**About this task:** Where does the word "Filtrar" show up in the data? Please find each such line and copy it.

**Given data:**

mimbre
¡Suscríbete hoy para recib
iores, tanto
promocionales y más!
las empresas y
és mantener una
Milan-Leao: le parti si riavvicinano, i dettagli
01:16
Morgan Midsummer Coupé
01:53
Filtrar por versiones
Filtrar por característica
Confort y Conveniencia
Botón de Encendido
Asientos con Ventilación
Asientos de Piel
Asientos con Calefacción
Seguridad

* * *

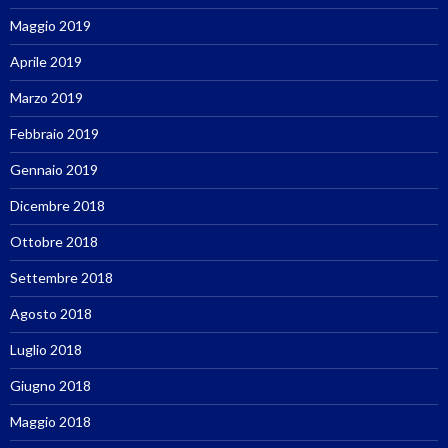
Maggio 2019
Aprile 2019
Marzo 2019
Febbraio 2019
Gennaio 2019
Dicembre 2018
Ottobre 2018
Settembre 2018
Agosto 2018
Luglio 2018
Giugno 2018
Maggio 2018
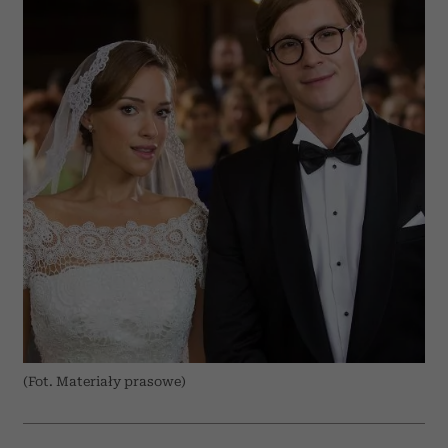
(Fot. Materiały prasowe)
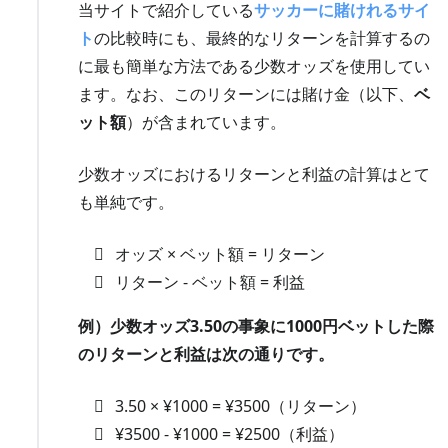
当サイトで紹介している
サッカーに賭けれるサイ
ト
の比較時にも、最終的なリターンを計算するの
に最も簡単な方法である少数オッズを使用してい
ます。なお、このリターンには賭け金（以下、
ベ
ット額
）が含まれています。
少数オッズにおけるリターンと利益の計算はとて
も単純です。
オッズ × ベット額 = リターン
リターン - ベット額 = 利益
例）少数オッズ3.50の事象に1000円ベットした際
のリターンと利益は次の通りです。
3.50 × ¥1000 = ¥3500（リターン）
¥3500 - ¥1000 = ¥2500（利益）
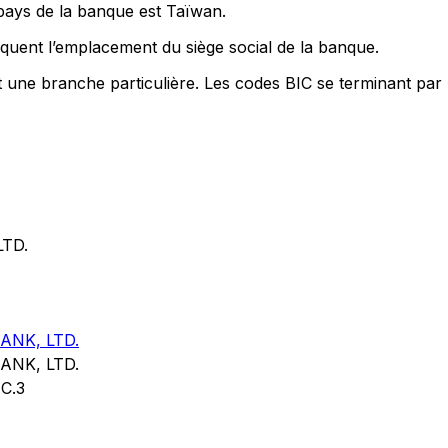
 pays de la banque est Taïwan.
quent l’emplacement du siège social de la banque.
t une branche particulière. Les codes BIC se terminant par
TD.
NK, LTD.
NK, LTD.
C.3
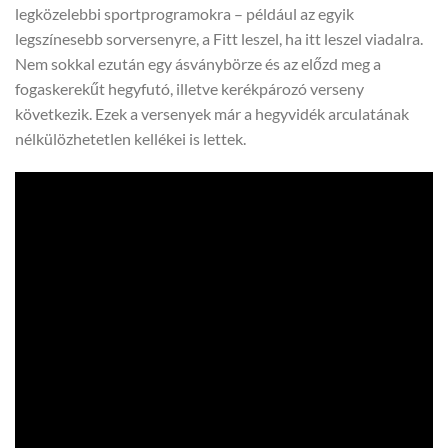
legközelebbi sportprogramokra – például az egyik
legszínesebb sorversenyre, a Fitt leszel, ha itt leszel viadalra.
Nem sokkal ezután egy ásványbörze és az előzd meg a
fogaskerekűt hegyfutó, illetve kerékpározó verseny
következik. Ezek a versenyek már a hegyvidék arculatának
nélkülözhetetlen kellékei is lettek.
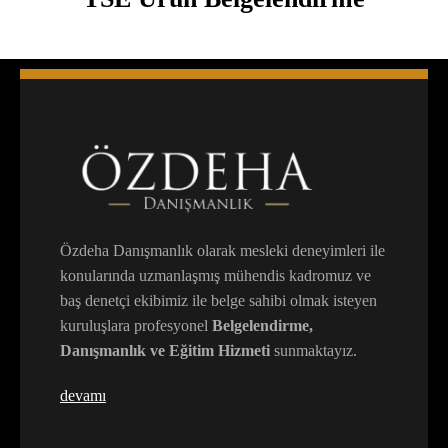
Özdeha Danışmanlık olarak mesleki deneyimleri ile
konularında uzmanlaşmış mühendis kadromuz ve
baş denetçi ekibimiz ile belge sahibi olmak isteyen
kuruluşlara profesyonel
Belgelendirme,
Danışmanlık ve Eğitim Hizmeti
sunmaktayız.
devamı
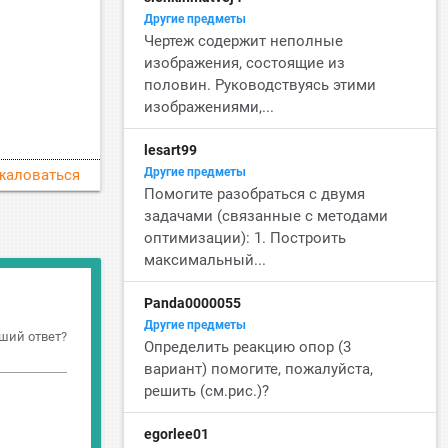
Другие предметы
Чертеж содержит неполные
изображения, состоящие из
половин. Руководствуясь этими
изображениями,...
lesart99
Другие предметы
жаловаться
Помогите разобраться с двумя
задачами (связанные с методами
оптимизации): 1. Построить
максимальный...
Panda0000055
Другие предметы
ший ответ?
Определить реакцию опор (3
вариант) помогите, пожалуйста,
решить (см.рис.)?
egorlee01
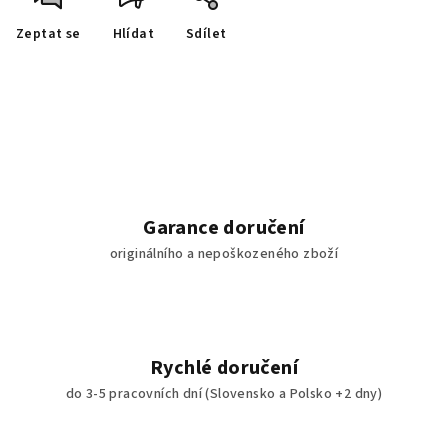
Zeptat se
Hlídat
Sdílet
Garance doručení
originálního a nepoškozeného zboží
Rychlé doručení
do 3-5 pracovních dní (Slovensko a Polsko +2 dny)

* * *

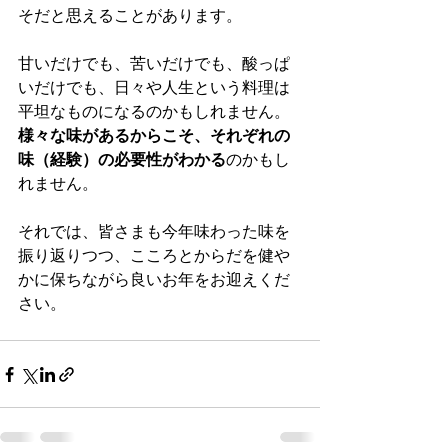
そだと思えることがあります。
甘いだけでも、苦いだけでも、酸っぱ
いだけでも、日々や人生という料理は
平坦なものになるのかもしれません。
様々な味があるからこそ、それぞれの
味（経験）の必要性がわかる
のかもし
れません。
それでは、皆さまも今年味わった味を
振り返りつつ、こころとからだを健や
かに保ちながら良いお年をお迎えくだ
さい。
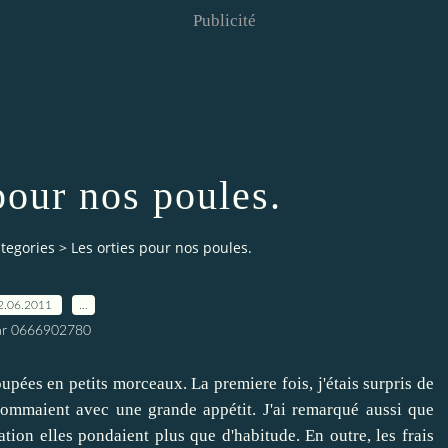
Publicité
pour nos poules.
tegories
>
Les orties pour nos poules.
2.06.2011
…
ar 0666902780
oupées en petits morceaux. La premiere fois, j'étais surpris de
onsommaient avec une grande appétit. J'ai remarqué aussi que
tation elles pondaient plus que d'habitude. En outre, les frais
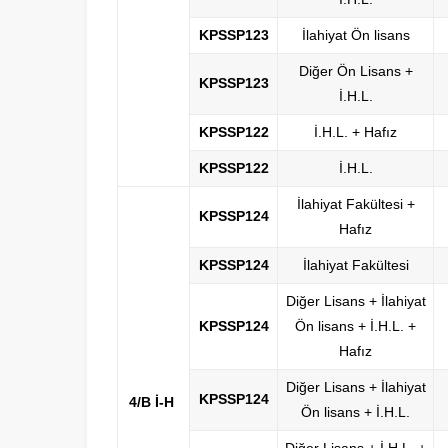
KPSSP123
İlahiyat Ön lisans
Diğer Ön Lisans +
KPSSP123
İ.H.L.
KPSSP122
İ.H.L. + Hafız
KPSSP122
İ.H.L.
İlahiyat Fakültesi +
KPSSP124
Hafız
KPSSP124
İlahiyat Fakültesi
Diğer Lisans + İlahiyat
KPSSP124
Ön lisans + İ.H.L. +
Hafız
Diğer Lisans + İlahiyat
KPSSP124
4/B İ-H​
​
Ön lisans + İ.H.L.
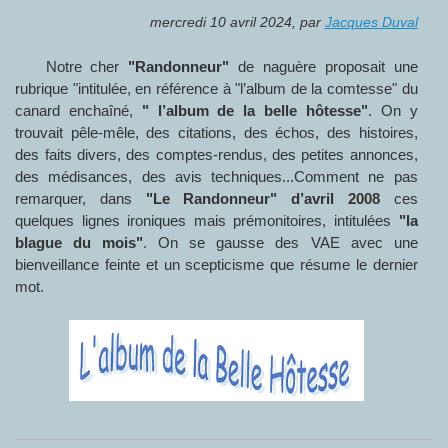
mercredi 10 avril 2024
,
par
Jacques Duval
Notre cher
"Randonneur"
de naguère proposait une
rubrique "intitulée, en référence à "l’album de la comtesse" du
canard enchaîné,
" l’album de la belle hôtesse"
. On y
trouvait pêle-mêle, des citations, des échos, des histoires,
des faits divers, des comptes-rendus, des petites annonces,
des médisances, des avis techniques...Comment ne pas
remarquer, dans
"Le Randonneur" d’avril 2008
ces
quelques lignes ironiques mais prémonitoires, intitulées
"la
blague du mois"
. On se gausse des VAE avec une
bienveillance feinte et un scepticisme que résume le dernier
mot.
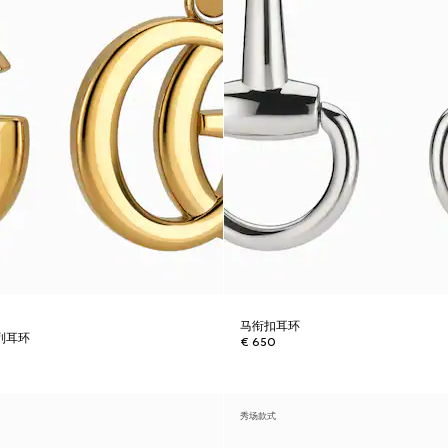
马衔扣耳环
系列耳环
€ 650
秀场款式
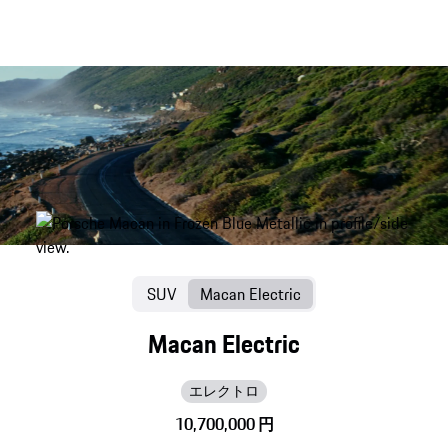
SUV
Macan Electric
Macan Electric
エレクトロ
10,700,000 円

**Response box:**
Filtrar por versiones
Filtrar por característica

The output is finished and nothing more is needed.